**TASK MATERIAL:**
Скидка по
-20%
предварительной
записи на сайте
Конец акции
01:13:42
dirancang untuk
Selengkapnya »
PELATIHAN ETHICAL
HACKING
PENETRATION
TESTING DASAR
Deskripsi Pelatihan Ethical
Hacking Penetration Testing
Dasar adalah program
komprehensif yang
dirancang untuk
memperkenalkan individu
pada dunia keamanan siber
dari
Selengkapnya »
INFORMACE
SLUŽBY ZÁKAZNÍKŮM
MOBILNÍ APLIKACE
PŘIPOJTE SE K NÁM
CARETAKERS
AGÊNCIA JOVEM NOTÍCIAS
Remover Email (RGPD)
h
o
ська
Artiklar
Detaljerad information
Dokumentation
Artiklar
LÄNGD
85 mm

**WORK REQUEST:**
Down to the last character, restate every record.

**COMPLETED TASK:**
Скидка по
-20%
предварительной
записи на сайте
Конец акции
01:13:42
dirancang untuk
Selengkapnya »
PELATIHAN ETHICAL
HACKING
PENETRATION
TESTING DASAR
Deskripsi Pelatihan Ethical
Hacking Penetration Testing
Dasar adalah program
komprehensif yang
dirancang untuk
memperkenalkan individu
pada dunia keamanan siber
dari
Selengkapnya »
INFORMACE
SLUŽBY ZÁKAZNÍKŮM
MOBILNÍ APLIKACE
PŘIPOJTE SE K NÁM
CARETAKERS
AGÊNCIA JOVEM NOTÍCIAS
Remover Email (RGPD)
h
o
ська
Artiklar
Detaljerad information
Dokumentation
Artiklar
LÄNGD
85 mm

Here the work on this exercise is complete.